SUPPLIED DATA Block Start
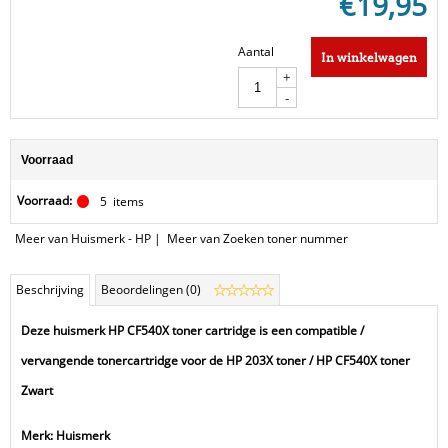
€
19,95
Aantal
In winkelwagen
+
-
Voorraad
Voorraad:
5
items
Meer van Huismerk - HP
|
Meer van Zoeken toner nummer
Beschrijving
Beoordelingen (0)
Deze huismerk HP CF540X toner cartridge is een compatible /
vervangende tonercartridge voor de HP 203X toner / HP CF540X toner
Zwart
Merk: Huismerk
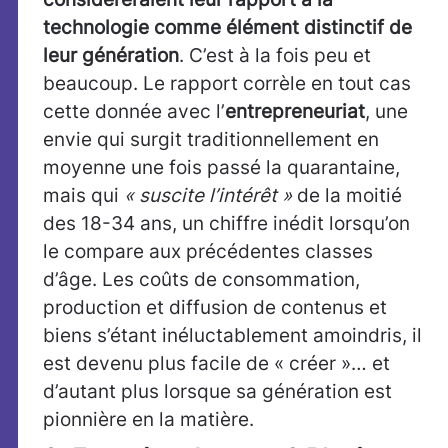
technologie comme élément distinctif de
leur génération
. C’est à la fois peu et
beaucoup. Le rapport corrèle en tout cas
cette donnée avec l’
entrepreneuriat
, une
envie qui surgit traditionnellement en
moyenne une fois passé la quarantaine,
mais qui
« suscite l’intérêt »
de la moitié
des 18-34 ans, un chiffre inédit lorsqu’on
le compare aux précédentes classes
d’âge. Les coûts de consommation,
production et diffusion de contenus et
biens s’étant inéluctablement amoindris, il
est devenu plus facile de « créer »… et
d’autant plus lorsque sa génération est
pionnière en la matière.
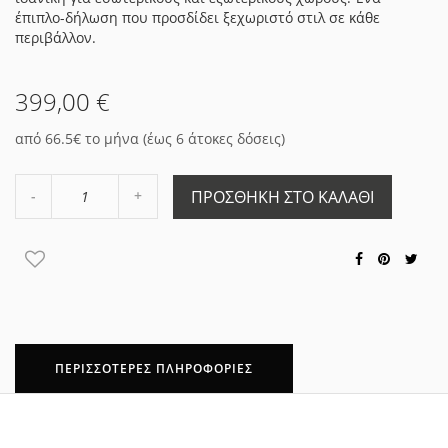
έπιπλο-δήλωση που προσδίδει ξεχωριστό στιλ σε κάθε
περιβάλλον.
399,00 €
από 66.5€ το μήνα (έως 6 άτοκες δόσεις)
Αύξηση
ΠΡΟΣΘΉΚΗ ΣΤΟ ΚΑΛΆΘΙ
Μείωση
ποσότητας
ποσότητας
κατά
κατά
1
1
ΠΕΡΙΣΣΌΤΕΡΕΣ ΠΛΗΡΟΦΟΡΊΕΣ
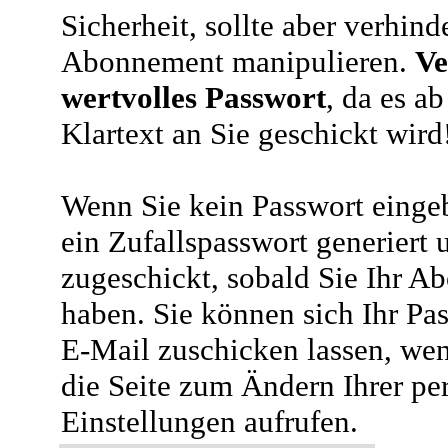
Sicherheit, sollte aber verhind
Abonnement manipulieren.
Ve
wertvolles Passwort
, da es a
Klartext an Sie geschickt wird
Wenn Sie kein Passwort eingeb
ein Zufallspasswort generiert 
zugeschickt, sobald Sie Ihr A
haben. Sie können sich Ihr Pas
E-Mail zuschicken lassen, wen
die Seite zum Ändern Ihrer pe
Einstellungen aufrufen.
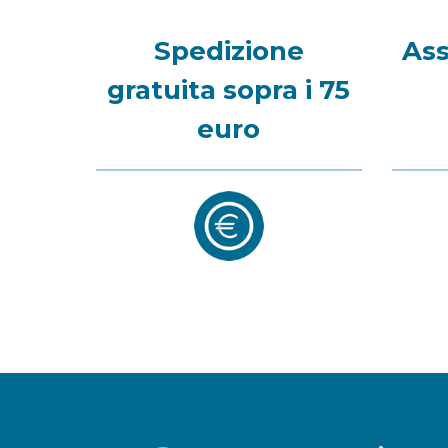
Spedizione
Ass
gratuita sopra i 75
euro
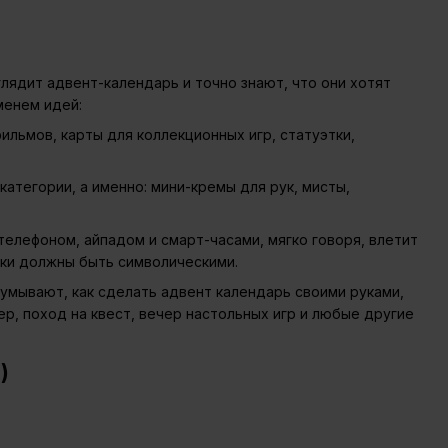
глядит адвент-календарь и точно знают, что они хотят
менем идей:
ильмов, карты для коллекционных игр, статуэтки,
атегории, а именно: мини-кремы для рук, мисты,
елефоном, айпадом и смарт-часами, мягко говоря, влетит
чки должны быть символическими.
думывают, как сделать адвент календарь своими руками,
р, поход на квест, вечер настольных игр и любые другие
)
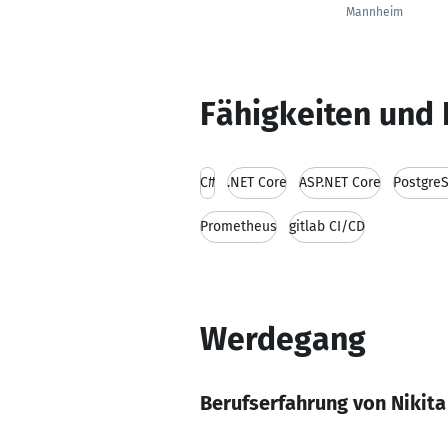
Mannheim
Fähigkeiten und 
C#
.NET Core
ASP.NET Core
Postgre
Prometheus
gitlab CI/CD
Werdegang
Berufserfahrung von Nikita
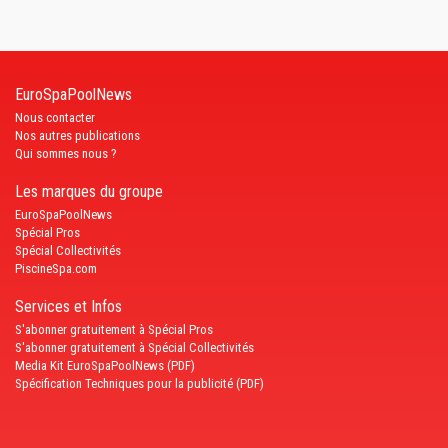
EuroSpaPoolNews
Nous contacter
Nos autres publications
Qui sommes nous ?
Les marques du groupe
EuroSpaPoolNews
Spécial Pros
Spécial Collectivités
PiscineSpa.com
Services et Infos
S'abonner gratuitement à Spécial Pros
S'abonner gratuitement à Spécial Collectivités
Media Kit EuroSpaPoolNews (PDF)
Spécification Techniques pour la publicité (PDF)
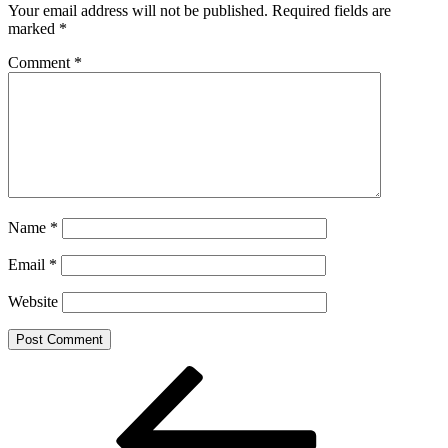
Your email address will not be published.
Required fields are
marked
*
Comment
*
Name
*
Email
*
Website
Post
Previous
Post
navigation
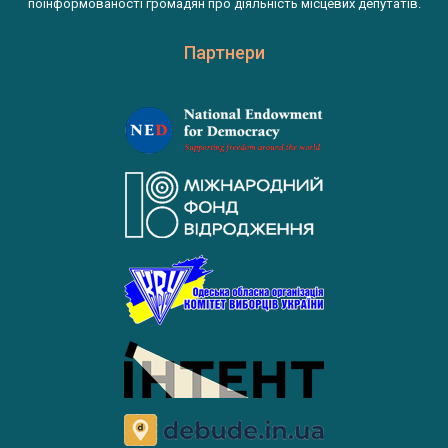
поінформованості громадян про діяльність місцевих депутатів.
Партнери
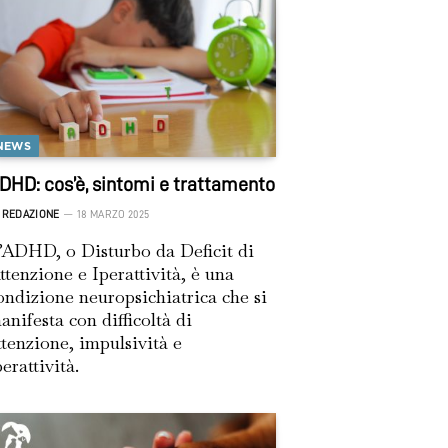
NEWS
DHD: cos’è, sintomi e trattamento
REDAZIONE
18 MARZO 2025
’ADHD, o Disturbo da Deficit di
ttenzione e Iperattività, è una
ondizione neuropsichiatrica che si
anifesta con difficoltà di
ttenzione, impulsività e
perattività.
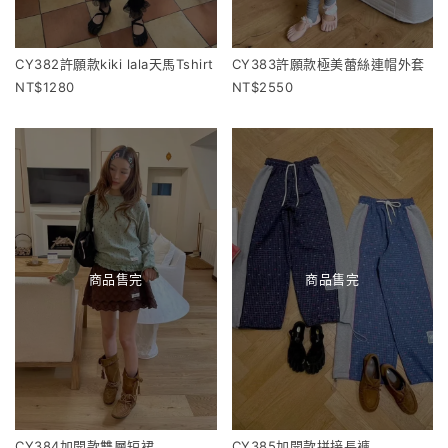
CY382許願款kiki lala天馬Tshirt
CY383許願款極美蕾絲連帽外套
1280
2550
商品售完
商品售完
CY384加開款雙層短裙
CY385加開款拼接長褲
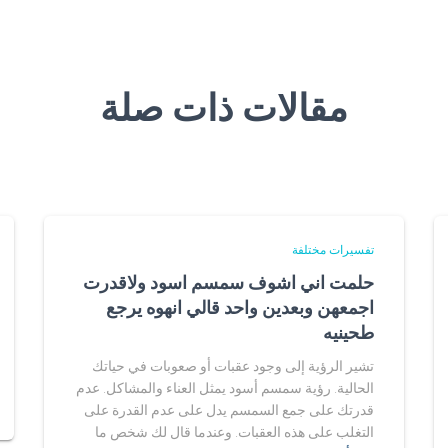
مقالات ذات صلة
تفسيرات مختلفة
حلمت اني اشوف سمسم اسود ولاقدرت
اجمعهن وبعدين واحد قالي انهوه يرجع
طحينيه
تشير الرؤية إلى وجود عقبات أو صعوبات في حياتك
الحالية. رؤية سمسم أسود يمثل العناء والمشاكل. عدم
قدرتك على جمع السمسم يدل على عدم القدرة على
التغلب على هذه العقبات. وعندما قال لك شخص ما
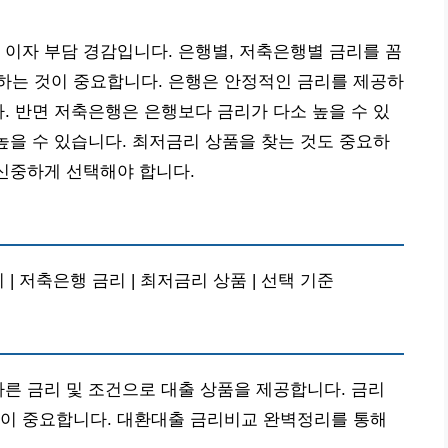
 이자 부담 경감입니다. 은행별, 저축은행별 금리를 꼼
하는 것이 중요합니다. 은행은 안정적인 금리를 제공하
다. 반면 저축은행은 은행보다 금리가 다소 높을 수 있
 높을 수 있습니다. 최저금리 상품을 찾는 것도 중요하
 신중하게 선택해야 합니다.
| 저축은행 금리 | 최저금리 상품 | 선택 기준
다른 금리 및 조건으로 대출 상품을 제공합니다. 금리
것이 중요합니다. 대환대출 금리비교 완벽정리를 통해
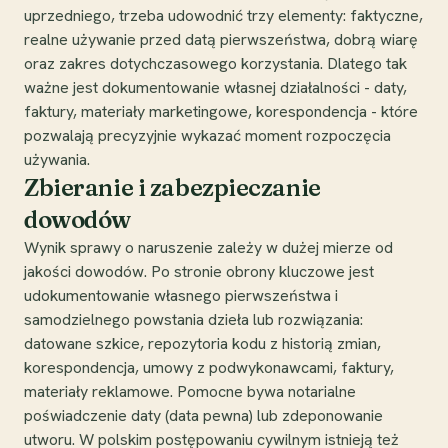
uprzedniego, trzeba udowodnić trzy elementy: faktyczne,
realne używanie przed datą pierwszeństwa, dobrą wiarę
oraz zakres dotychczasowego korzystania. Dlatego tak
ważne jest dokumentowanie własnej działalności - daty,
faktury, materiały marketingowe, korespondencja - które
pozwalają precyzyjnie wykazać moment rozpoczęcia
używania.
Zbieranie i zabezpieczanie
dowodów
Wynik sprawy o naruszenie zależy w dużej mierze od
jakości dowodów. Po stronie obrony kluczowe jest
udokumentowanie własnego pierwszeństwa i
samodzielnego powstania dzieła lub rozwiązania:
datowane szkice, repozytoria kodu z historią zmian,
korespondencja, umowy z podwykonawcami, faktury,
materiały reklamowe. Pomocne bywa notarialne
poświadczenie daty (data pewna) lub zdeponowanie
utworu. W polskim postępowaniu cywilnym istnieją też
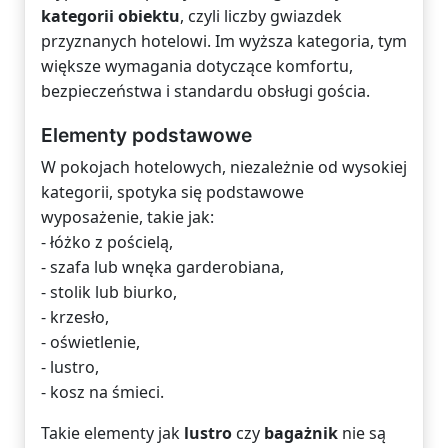
kategorii obiektu
, czyli liczby gwiazdek
przyznanych hotelowi. Im wyższa kategoria, tym
większe wymagania dotyczące komfortu,
bezpieczeństwa i standardu obsługi gościa.
Elementy podstawowe
W pokojach hotelowych, niezależnie od wysokiej
kategorii, spotyka się podstawowe
wyposażenie, takie jak:
- łóżko z pościelą,
- szafa lub wnęka garderobiana,
- stolik lub biurko,
- krzesło,
- oświetlenie,
- lustro,
- kosz na śmieci.
Takie elementy jak
lustro
czy
bagażnik
nie są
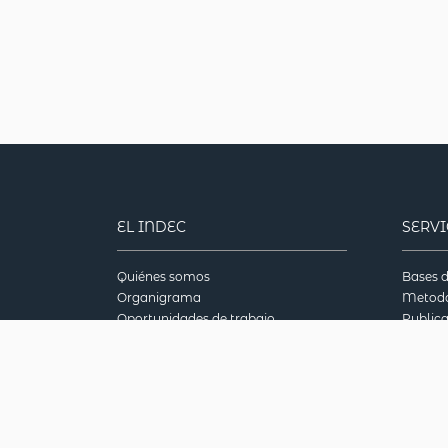
EL INDEC
SERV
Quiénes somos
Bases d
Organigrama
Metodo
Oportunidades de trabajo
Public
Nos interesa tu opinión
Bibliot
Normas Especiales para la difusión de
INDECc
datos (SDDS)
Pregun
Reunión Especializada de Estadísticas del
Censo 
Mercosur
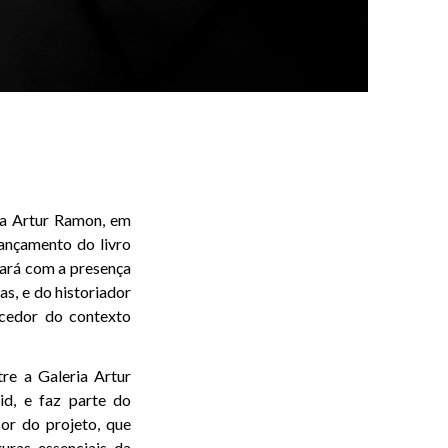
a Artur Ramon, em
ançamento do livro
tará com a presença
as, e do historiador
ecedor do contexto
re a Galeria Artur
d, e faz parte do
r do projeto, que
ras essenciais da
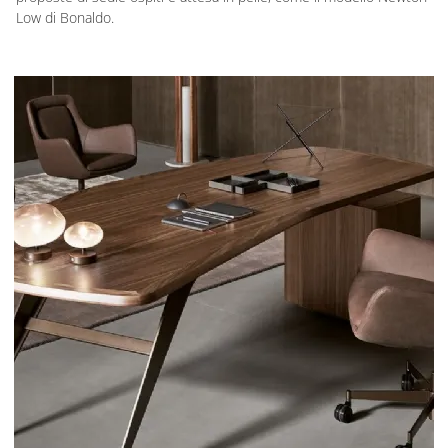
Low di Bonaldo.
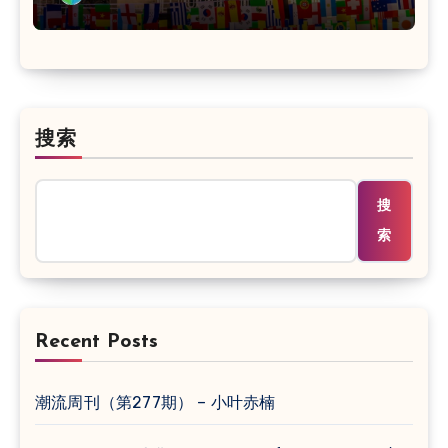
搜索
搜
索
Recent Posts
潮流周刊（第277期） – 小叶赤楠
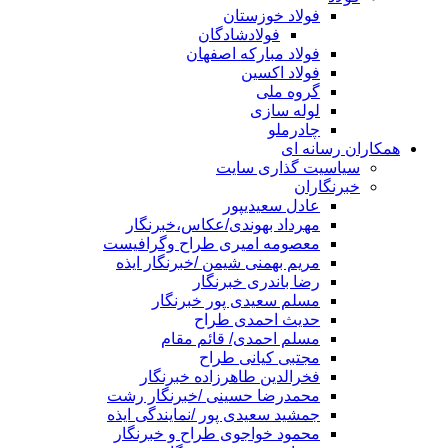
فولاد خوزستان
فولادشادگان
فولاد مبارکه اصفهان
فولاد اکسین
گروه ملی
لوله سازی
چادرملو
همکاران رسانه ای
سیاسیت گذاری سایت
خبرنگاران
عادل سعیدیپور
مهرداد بهوندی/عکاس،خبرنگار
معصومه امیری طراح وگرافیست
مریم بهمنی شیمن /خبرنگار ایذه
رضا باندری خبرنگار
مسلم سعیدی پور خبرنگار
حدیث احمدی طراح
مسلم احمدی/ قائم مقام
مجتبی کیانی طراح
فخرالدین طاهرزاده خبرنگار
محمدرضا حسینی /خبرنگار رشت
جمشید سعیدی پور /نمایندگی ایذه
محمود خواجوی طراح و خبرنگار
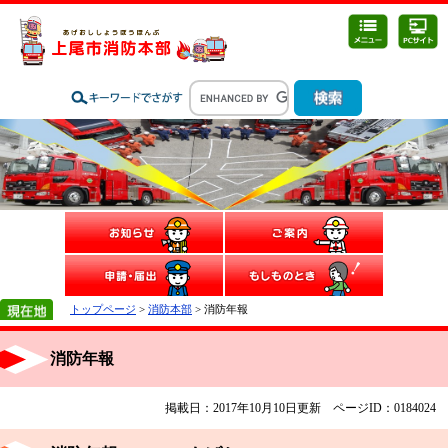
トップページ
>
消防本部
> 消防年報
消防年報
掲載日：2017年10月10日更新
ページID：0184024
SUPPLIED DATA Block End
EXERCISE DIRECTIONS:
Above are the records; repeat exactly the lines from the one holding "فولادشادگان" down to the one holding "مسلم احمدی/ قائم مقام", end lines included.

EXERCISE SOLUTION:
فولادشادگان
فولاد مبارکه اصفهان
فولاد اکسین
گروه ملی
لوله سازی
چادرملو
همکاران رسانه ای
سیاسیت گذاری سایت
خبرنگاران
عادل سعیدیپور
مهرداد بهوندی/عکاس،خبرنگار
معصومه امیری طراح وگرافیست
مریم بهمنی شیمن /خبرنگار ایذه
رضا باندری خبرنگار
مسلم سعیدی پور خبرنگار
حدیث احمدی طراح
مسلم احمدی/ قائم مقام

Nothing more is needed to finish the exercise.